I suspected that you run out of space for the cache holding some
reconstructed blobs (to prevent reconstructing all of them from scratch).
To see what I mean, just look at
$ git -p verify-pack -v \
.git/objects/pack/pack-563c2d83940c7e2d8c20a35206a390e2e567282f.pack
(or whatever pack you have there). It has this:
-- snip --
chain length = 40: 7 objects
chain length = 41: 8 objects
chain length = 42: 4 objects
chain length = 43: 8 objects
chain length = 44: 6 objects
chain length = 45: 2 objects
chain length = 46: 6 objects
chain length = 47: 2 objects
chain length = 48: 2 objects
chain length = 49: 2 objects
chain length = 50: 2 objects
-- snap --
... but that could not be the reason, as my current git.git's pack shows
this:
-- snip --
chain length = 40: 122 objects
chain length = 41: 99 objects
chain length = 42: 77 objects
chain length = 43: 76 objects
chain length = 44: 69 objects
chain length = 45: 72 objects
chain length = 46: 66 objects
chain length = 47: 103 objects
chain length = 48: 77 objects
chain length = 49: 111 objects
chain length = 50: 86 objects
chain length > 50: 60 objects
-- snap --
... which is much worse.
So I tried this:
-- snip --
wortliste$ /usr/bin/time git index-pack -o /dev/null
.git/objects/pack/pack-563c2d83940c7e2d8c20a35206a390e2e567282f.pack
fatal: unable to create /dev/null: File exists
Command exited with non-zero status 128
27.12user 11.21system 2:51.02elapsed 22%CPU (0avgtext+0avgdata
0maxresident)k
81848inputs+0outputs (1134major+2042348minor)pagefaults 0swaps
-- snap --
Compare that to git.git:
-- snip --
git$ /usr/bin/time git index-pack -o /dev/null
.git/objects/pack/pack-355b54f45778b56c00099bf45369f8a4f2704a51.pack
fatal: unable to create /dev/null: File exists
Command exited with non-zero status 128
16.13user 0.38system 0:17.80elapsed 92%CPU (0avgtext+0avgdata
0maxresident)k
81288inputs+0outputs (38major+51917minor)pagefaults 0swaps
-- snap --
So it seems that the major faults (requiring I/O) occur substantially more
often with your repository.
BTW the RAM numbers here are obviously bogus, the program trashed the disk
like there was no tomorrow.
Okay, "valgrind --tool=massif" to the rescue:
-- snip --
MB
555.9^ , #
| @..#
| @. :@::#
| , @@: :@::#
| ,@. @:. .:: @: : @@: :@::#
| @: .@@::@:: :::: @: : @@: :@::#
| , .@: :@@::@:: :::: @: : @@: :@::#
| . .@ :@: :@@::@:: :::: @: : @@: :@::#
| . :: : :: :@ :@: :@@::@:: :::: @: : @@: :@::#
| . : :: : :: :@ :@: :@@::@:: :::: @: : @@: :@::#
| . ,.: : : :: : :: :@ :@: :@@::@:: :::: @: : @@: :@::# :
| .: @:: : : :: : :: :@ :@: :@@::@:: :::: @: : @@: :@::# :
| ::: @:: : : :: : :: :@ :@: :@@::@:: :::: @: : @@: :@::# :
| :::: @:: : : :: : :: :@ :@: :@@::@:: :::: @: : @@: :@::# :
| . ::::: @:: : : :: : :: :@ :@: :@@::@:: :::: @: : @@: :@::# :.
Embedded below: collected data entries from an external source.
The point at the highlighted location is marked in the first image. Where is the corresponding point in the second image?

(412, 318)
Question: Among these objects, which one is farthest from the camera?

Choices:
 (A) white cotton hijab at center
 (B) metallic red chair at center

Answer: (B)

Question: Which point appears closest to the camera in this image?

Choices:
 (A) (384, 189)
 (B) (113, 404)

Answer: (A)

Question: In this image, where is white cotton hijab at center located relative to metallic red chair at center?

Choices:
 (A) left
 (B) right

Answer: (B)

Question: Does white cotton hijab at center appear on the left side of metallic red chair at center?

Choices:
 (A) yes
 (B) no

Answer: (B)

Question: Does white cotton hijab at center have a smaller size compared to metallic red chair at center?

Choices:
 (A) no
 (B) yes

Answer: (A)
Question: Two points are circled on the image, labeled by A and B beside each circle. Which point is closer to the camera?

| .: ::::: @:: : : :: : :: :@ :@: :@@::@:: :::: @: : @@: :@::# ::
| ::: ::::: @:: : : :: : :: :@ :@: :@@::@:: :::: @: : @@: :@::# ::
| : ::: ::::: @:: : : :: : :: :@ :@: :@@::@:: :::: @: : @@: :@::# ::
| .:: ::: ::::: @:: : : :: : :: :@ :@: :@@::@:: :::: @: : @@: :@::# ::
| . :::: ::: ::::: @:: : : :: : :: :@ :@: :@@::@:: :::: @: : @@: :@::# ::
0----------------------------------------------------------------------->Gi
32.83
-- snap --
Whoa. As you can see, your puny little 3.3 megabyte pack is blown to a
full 555 megabyte in RAM.
That is bad.
Okay, so what is the reason?
You have a pretty large file there, "wortliste", weighing in with 13
megabyte. This file is part of at least one of those 50-strong delta
chains.
To reconstruct the blobs, we have to store all intermediate versions in
RAM (since index-pack is called with "--stdin" from receive-pack, which is
called by clone). Now, the file was big from the beginning, so you end up
with ~13*50 megabyte (actually, even 100 megabyte less) while indexing
one single delta chain.
My tests were performed on a puny little laptop (512MB RAM, to be precise,
as I am a strong believer that developers with too powerful machines just
lose touch to reality and write programs that are only useful to
themselves, but useless for everyone else), where this hurt big time.
Now, I do not know the internals of index-pack enough to know if there is
a way to cut the memory usage (by throwing out earlier reconstructed
blobs, for example, and reconstructing them _again_ if need be), so I
Cc:ed Nico and hand the problem off to him.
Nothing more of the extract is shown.